Lance Armstrong was 25 years young when he was diagnosed with
Stage IV testicular cancer, which had metastasized to his lungs and brain. Within a matter
of hours from the moment he was diagnosed Lance, with the help of his friends and family,
set out to find a cure. He had a malignant testicle removed and had brain surgery to
remove several lesions from his brain. He underwent three rounds of chemotherapy, which
devestated him inside and out. But throughout his ordeal, this former World Champion
cyclist from Plano, Texas never threw in the towel, even though there were days when he
wondered if he'd ever see his next birthday.

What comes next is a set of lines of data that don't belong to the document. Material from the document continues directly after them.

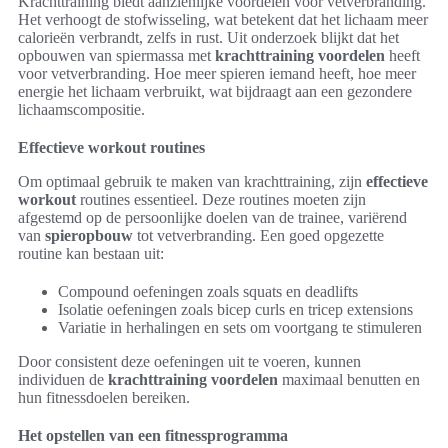
Krachttraining biedt aanzienlijke voordelen voor vetverbranding.
Het verhoogt de stofwisseling, wat betekent dat het lichaam meer
calorieën verbrandt, zelfs in rust. Uit onderzoek blijkt dat het
opbouwen van spiermassa met
krachttraining voordelen
heeft
voor vetverbranding. Hoe meer spieren iemand heeft, hoe meer
energie het lichaam verbruikt, wat bijdraagt aan een gezondere
lichaamscompositie.
Effectieve workout routines
Om optimaal gebruik te maken van krachttraining, zijn
effectieve
workout
routines essentieel. Deze routines moeten zijn
afgestemd op de persoonlijke doelen van de trainee, variërend
van
spieropbouw
tot vetverbranding. Een goed opgezette
routine kan bestaan uit:
Compound oefeningen zoals squats en deadlifts
Isolatie oefeningen zoals bicep curls en tricep extensions
Variatie in herhalingen en sets om voortgang te stimuleren
Door consistent deze oefeningen uit te voeren, kunnen
individuen de
krachttraining voordelen
maximaal benutten en
hun fitnessdoelen bereiken.
Het opstellen van een fitnessprogramma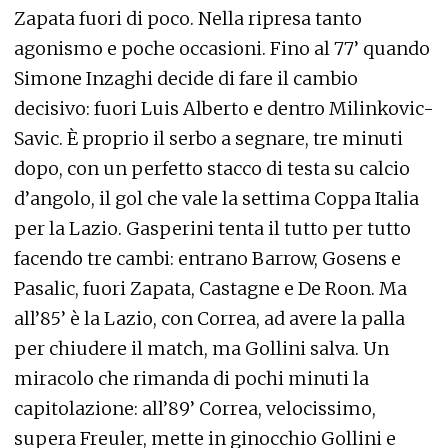
Zapata fuori di poco. Nella ripresa tanto
agonismo e poche occasioni. Fino al 77’ quando
Simone Inzaghi decide di fare il cambio
decisivo: fuori Luis Alberto e dentro Milinkovic-
Savic. È proprio il serbo a segnare, tre minuti
dopo, con un perfetto stacco di testa su calcio
d’angolo, il gol che vale la settima Coppa Italia
per la Lazio. Gasperini tenta il tutto per tutto
facendo tre cambi: entrano Barrow, Gosens e
Pasalic, fuori Zapata, Castagne e De Roon. Ma
all’85’ è la Lazio, con Correa, ad avere la palla
per chiudere il match, ma Gollini salva. Un
miracolo che rimanda di pochi minuti la
capitolazione: all’89’ Correa, velocissimo,
supera Freuler, mette in ginocchio Gollini e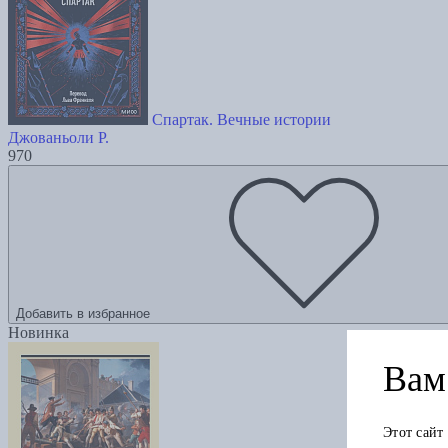
Спартак. Вечные истории
Джованьоли Р.
970
Добавить в избранное
Новинка
Вам 
Этот сайт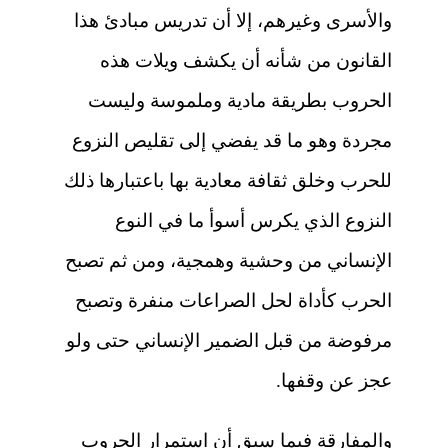
والأسرى وغيرهم، إلا أن تدريس مبادئ هذا
القانون من شأنه أن يكشف ويلات هذه
الحروب بطريقة مادية وملموسة وليست
مجردة وهو ما قد يفضي إلى تقليص النزوع
للحرب وخلق ثقافة معادية بها باعتبارها ذلك
النزوع الذي يكرس أسوأ ما في النوع
الإنساني من وحشية وهمجية، ومن ثم تصبح
الحرب كأداة لحل الصراعات منفرة وتصبح
مرفوضة من قبل الضمير الإنساني حتى ولو
عجز عن وقفها.
والمفارقة فيما سبق أن استمرار الحروب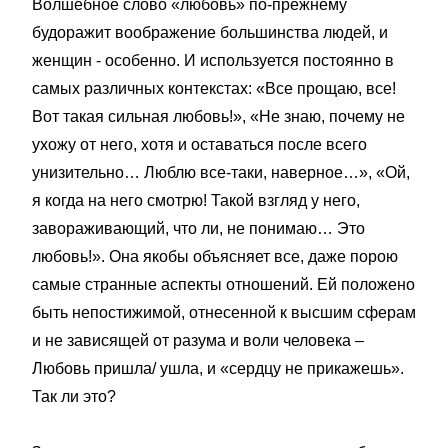
Волшебное слово «любовь» по-прежнему
будоражит воображение большинства людей, и
женщин - особенно. И используется постоянно в
самых различных контекстах: «Все прощаю, все!
Вот такая сильная любовь!», «Не знаю, почему не
ухожу от него, хотя и оставаться после всего
унизительно… Люблю все-таки, наверное…», «Ой,
я когда на него смотрю! Такой взгляд у него,
завораживающий, что ли, не понимаю… Это
любовь!». Она якобы объясняет все, даже порою
самые странные аспекты отношений. Ей положено
быть непостижимой, отнесенной к высшим сферам
и не зависящей от разума и воли человека –
Любовь пришла/ ушла, и «сердцу не прикажешь».
Так ли это?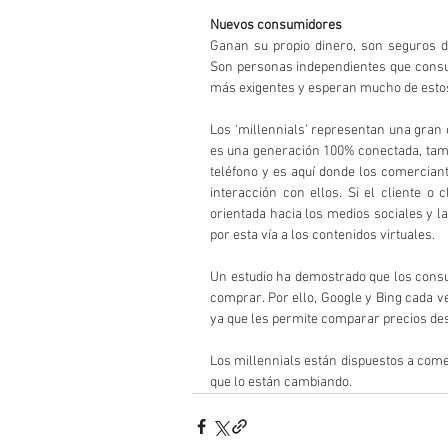
Nuevos consumidores
Ganan su propio dinero, son seguros de
Son personas independientes que cons
más exigentes y esperan mucho de esto
Los ‘millennials’ representan una gran o
es una generación 100% conectada, tamb
teléfono y es aquí donde los comercian
interacción con ellos. Si el cliente o c
orientada hacia los medios sociales y la
por esta vía a los contenidos virtuales.
Un estudio ha demostrado que los consum
comprar. Por ello, Google y Bing cada v
ya que les permite comparar precios de
Los millennials están dispuestos a come
que lo están cambiando.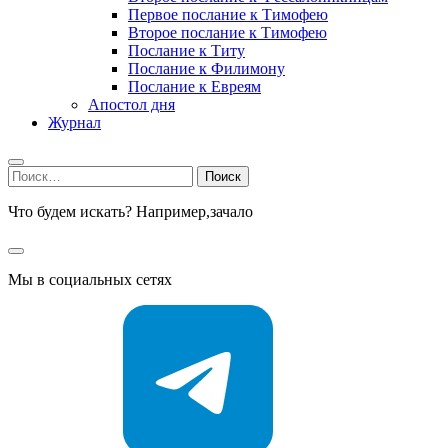
Первое послание к Тимофею
Второе послание к Тимофею
Послание к Титу
Послание к Филимону
Послание к Евреям
Апостол дня
Журнал
Найти:
Что будем искать? Например,
зачало
Мы в социальных сетях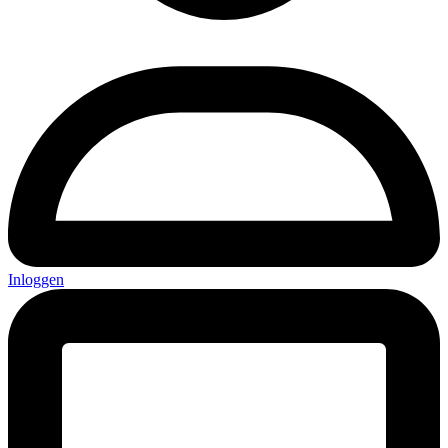
Inloggen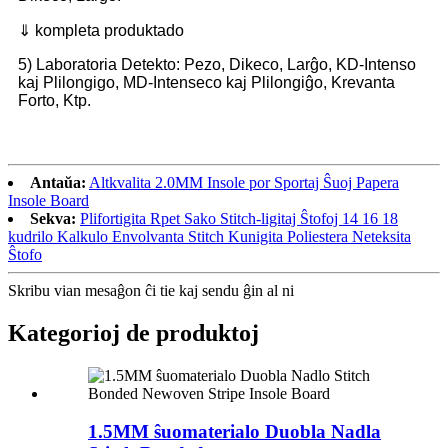
⇓ kompleta produktado
5) Laboratoria Detekto: Pezo, Dikeco, Larĝo, KD-Intenso
kaj Plilongigo, MD-Intenseco kaj Plilongiĝo, Krevanta
Forto, Ktp.
Antaŭa:
Altkvalita 2.0MM Insole por Sportaj Ŝuoj Papera
Insole Board
Sekva:
Plifortigita Rpet Sako Stitch-ligitaj Ŝtofoj 14 16 18
kudrilo Kalkulo Envolvanta Stitch Kunigita Poliestera Neteksita
Ŝtofo
Skribu vian mesaĝon ĉi tie kaj sendu ĝin al ni
Kategorioj de produktoj
1.5MM ŝuomaterialo Duobla Nadla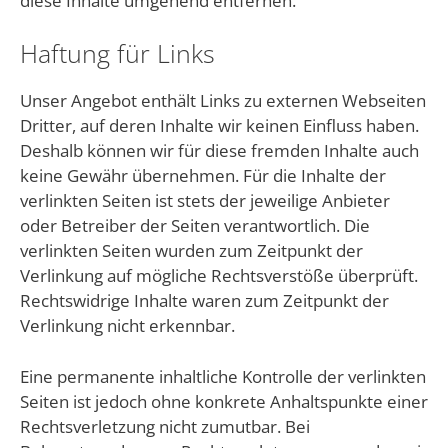
diese Inhalte umgehend entfernen.
Haftung für Links
Unser Angebot enthält Links zu externen Webseiten
Dritter, auf deren Inhalte wir keinen Einfluss haben.
Deshalb können wir für diese fremden Inhalte auch
keine Gewähr übernehmen. Für die Inhalte der
verlinkten Seiten ist stets der jeweilige Anbieter
oder Betreiber der Seiten verantwortlich. Die
verlinkten Seiten wurden zum Zeitpunkt der
Verlinkung auf mögliche Rechtsverstöße überprüft.
Rechtswidrige Inhalte waren zum Zeitpunkt der
Verlinkung nicht erkennbar.
Eine permanente inhaltliche Kontrolle der verlinkten
Seiten ist jedoch ohne konkrete Anhaltspunkte einer
Rechtsverletzung nicht zumutbar. Bei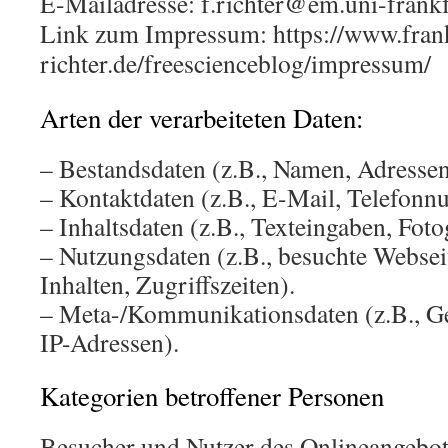
E-Mailadresse: f.richter@em.uni-frankf
Link zum Impressum: https://www.fran
richter.de/freescienceblog/impressum/
Arten der verarbeiteten Daten:
– Bestandsdaten (z.B., Namen, Adressen
– Kontaktdaten (z.B., E-Mail, Telefon
– Inhaltsdaten (z.B., Texteingaben, Foto
– Nutzungsdaten (z.B., besuchte Webseit
Inhalten, Zugriffszeiten).
– Meta-/Kommunikationsdaten (z.B., Ge
IP-Adressen).
Kategorien betroffener Personen
Besucher und Nutzer des Onlineangebo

This is a quote from his autobiography, "It's Not About the
Bike - My Journey Back to Life" ( Putnam & Sons, 2000), which I think might help
all cancer patients in their quest for more life:
"What are my chances? It was a question I would
repeat over and over. But it was irrelevant, wasn't it? It didn't matter, because the
medical odds don't take into account the unfathomable. There is no proper way to estimate
somebody's chances, and we shouldn't try, because we can never be entirely right, and it
deprives people of hope. Hope that is the only antidote to fear.
Those questions, Why me? What are my chances? were
unknowable, and I would even come to feel that they were too self-absorbed. For most of my
life I had operated under a simple schematic of winning and losing, but cancer was
teaching me a tolerance for ambiguities. I was coming to understand that the disease does
not discriminate or listen to the odds -- it will decimate a strong person with a
wonderful attitude, while it somehow miraculously spares the weaker person who is resigned
to failure. I had always asumed that if I won bike races, it made me a stronger and more
worthy person. Not so. Why me? Why anybody? I was no more or less valuable than the
man sitting next to me in the chemo center. It was not a question of worthiness."
Lance recovered and in 1999 went on to win the Tour De France, the
most grueling sporting event in the world.